The Lobby and the Bulldozer: Mearsheimer, Walt and Corrie
From: http://www.truthout.org/docs_2006/041306A.shtml
Thursday 13 April 2006
Weeks after a British magazine published a long article by two American professors titled "The Israel Lobby," the
outrage continued to howl through mainstream US media.
A Los Angeles Times op-ed article by Council on Foreign Relations senior fellow Max Boot helped to set a common tone.
He condemned a working paper by professors John Mearsheimer and Stephen Walt that was excerpted last month in the London
Review of Books.
The working paper, Boot proclaimed, is "nutty." And he strongly implied that the two professors - Mearsheimer at the
University of Chicago and Walt at Harvard - are anti-Semitic.
Many who went on the media attack did more than imply. On April 3, for instance, the same day that the Philadelphia
Inquirer reprinted Boot's piece from the Los Angeles Times, a notably similar op-ed appeared in the Boston Herald under
the headline "Anti-Semitic Paranoia at Harvard."
And so it goes in the national media echo chamber. When a Johns Hopkins University professor weighed in last week on
the op-ed page of the Washington Post, the headline was blunt: "Yes, It's Anti-Semitic." The piece flatly called the
Mearsheimer-Walt essay "kooky academic work" - and "anti-Semitic."
But nothing in the essay is anti-Semitic.
Some of the analysis from Mearsheimer and Walt is arguable.

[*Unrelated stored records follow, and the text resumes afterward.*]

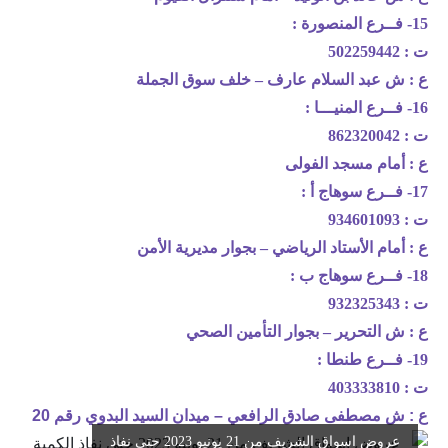
15- فــرع المنصورة :
ت : 502259442
ع : ش عبد السلام عارف – خلف سوق الجملة
16- فــرع المنيـــا :
ت : 862320042
ع : أمام مسجد الفولى
17- فــرع سوهاج أ :
ت : 934601093
ع : أمام الأستاد الرياضي – بجوار مديرية الأمن
18- فــرع سوهاج ب :
ت : 932325343
ع : ش التحرير – بجوار التأمين الصحي
19- فــرع طنطا :
ت : 403333810
ع : ش مصطفى صادق الرافعي – ميدان السيد البدوي رقم 20
عروض اسواق الشريف من 21 يونيو 2023 حتى نفاذ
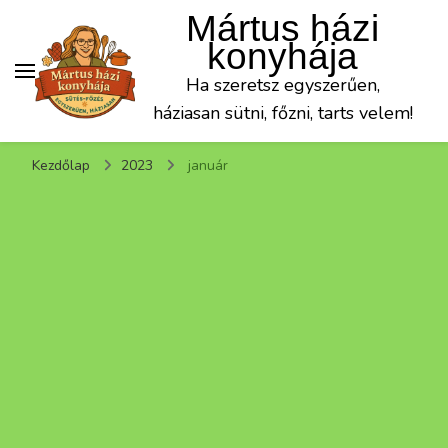
Mártus házi
konyhája
Ha szeretsz egyszerűen,
háziasan sütni, főzni, tarts velem!
Kezdőlap
2023
január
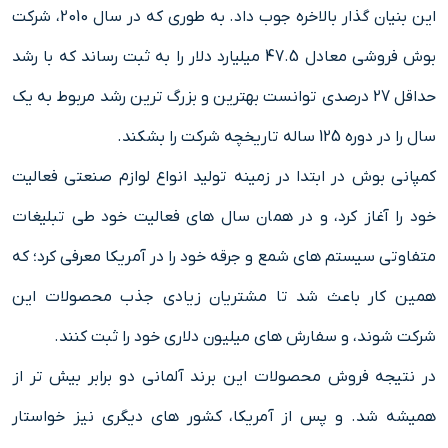
این بنیان گذار بالاخره جوب داد. به طوری که در سال 2010، شرکت
بوش فروشی معادل 47.5 میلیارد دلار را به ثبت رساند که با رشد
حداقل 27 درصدی توانست بهترین و بزرگ ترین رشد مربوط به یک
سال را در دوره 125 ساله تاریخچه شرکت را بشکند.
کمپانی بوش
در ابتدا در زمینه تولید انواع لوازم صنعتی فعالیت
خود را آغاز کرد، و در همان سال های فعالیت خود طی تبلیغات
متفاوتی سیستم‌ های شمع و جرقه خود را در آمریکا معرفی کرد؛ که
همین کار باعث شد تا مشتریان زیادی جذب محصولات این
شرکت شوند، و سفارش‌ های میلیون دلاری خود را ثبت کنند.
در نتیجه فروش محصولات این برند آلمانی دو برابر بیش تر از
همیشه شد. و پس از آمریکا، کشور های دیگری نیز خواستار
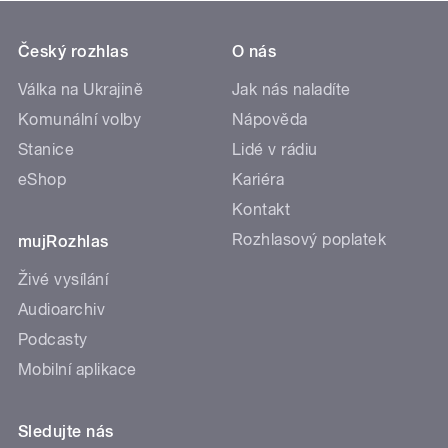
Český rozhlas
O nás
Válka na Ukrajině
Jak nás naladíte
Komunální volby
Nápověda
Stanice
Lidé v rádiu
eShop
Kariéra
Kontakt
Rozhlasový poplatek
mujRozhlas
Živé vysílání
Audioarchiv
Podcasty
Mobilní aplikace
Sledujte nás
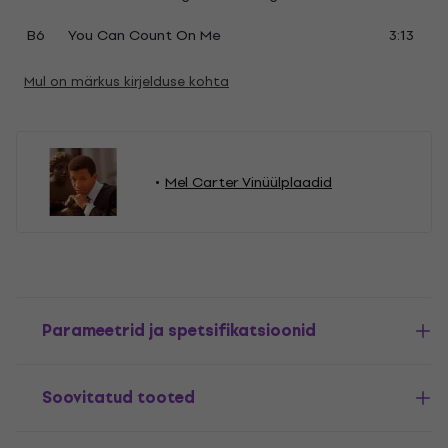
B6
You Can Count On Me
3:13
Mul on märkus kirjelduse kohta
Mel Carter Vinüülplaadid
Parameetrid ja spetsifikatsioonid
Soovitatud tooted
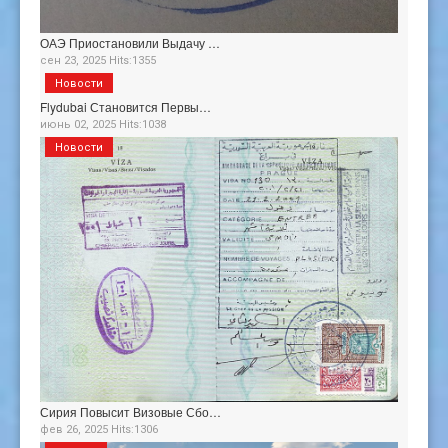
ОАЭ Приостановили Выдачу …
сен 23, 2025 Hits:1355
Новости
Flydubai Становится Первы…
июнь 02, 2025 Hits:1038
Новости
Сирия Повысит Визовые Сбо…
фев 26, 2025 Hits:1306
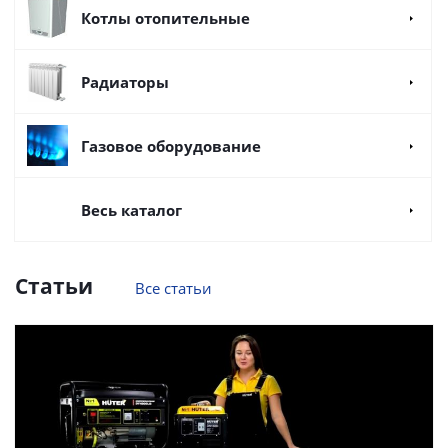
Котлы отопительные
Радиаторы
Газовое оборудование
Весь каталог
Статьи
Все статьи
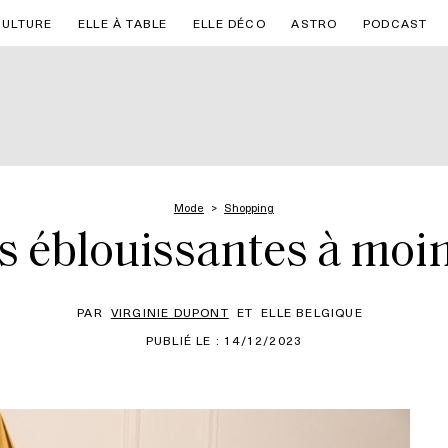
CULTURE
ELLE À TABLE
ELLE DÉCO
ASTRO
PODCAST
Mode
Shopping
es éblouissantes à moi
PAR
VIRGINIE DUPONT
ET
ELLE BELGIQUE
PUBLIÉ LE : 14/12/2023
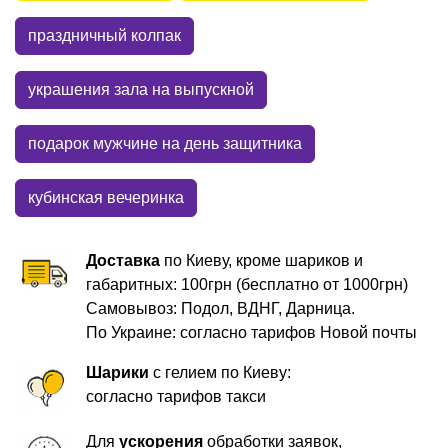
праздничный колпак
украшения зала на выпускной
подарок мужчине на день защитника
кубинская вечеринка
Доставка
по Киеву, кроме шариков и
габаритных: 100грн (бесплатно от 1000грн)
Самовывоз: Подол, ВДНГ, Дарница.
По Украине: согласно тарифов Новой почты
Шарики
с гелием по Киеву:
согласно тарифов такси
Для
ускорения
обработки заявок,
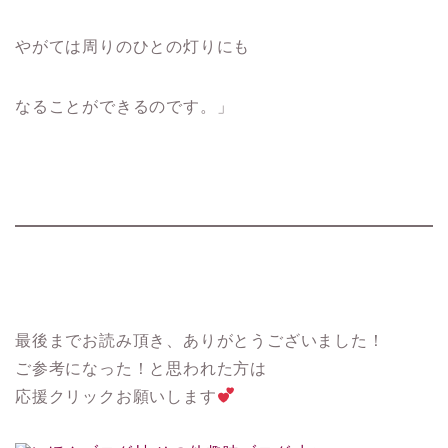
やがては周りのひとの灯りにも
なることができるのです。」
最後までお読み頂き、ありがとうございました！
ご参考になった！と思われた方は
応援クリックお願いします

A number of major factors affect Uncle Sam's Middle East
policies in addition to pro-Israel pressures. But no one can credibly deny that the American Israel Public Affairs
Committee is one of the most powerful lobbying groups in Washington, where politicians know that they can criticize
Israel only at their political peril.
Overall, the Mearsheimer-Walt essay makes many solid points about destructive aspects of US support for the Israeli
government. Their assessments deserve serious consideration.
For several decades, to the present moment, Israel's treatment of Palestinian people has amounted to methodical and
despicable violations of human rights. Yet criticism of those policies from anyone (including American Jews such as
myself) routinely results in accusations of anti-Jewish bigotry.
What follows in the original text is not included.